- _Description of the task_
Write out exactly the lines from the one containing "Do not rely" through the last line of the records below, including both.

(Input data begins)

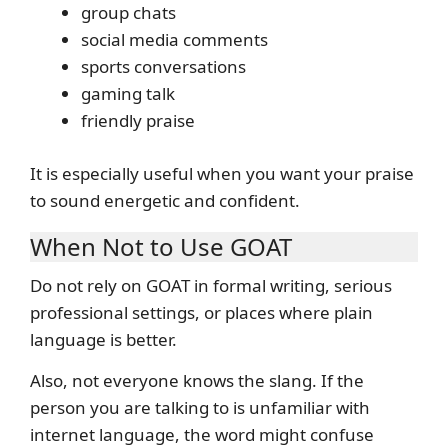
group chats
social media comments
sports conversations
gaming talk
friendly praise
It is especially useful when you want your praise
to sound energetic and confident.
When Not to Use GOAT
Do not rely on GOAT in formal writing, serious
professional settings, or places where plain
language is better.
Also, not everyone knows the slang. If the
person you are talking to is unfamiliar with
internet language, the word might confuse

(Input data ends)

- _Exercise response_
Do not rely on GOAT in formal writing, serious
professional settings, or places where plain
language is better.
Also, not everyone knows the slang. If the
person you are talking to is unfamiliar with
internet language, the word might confuse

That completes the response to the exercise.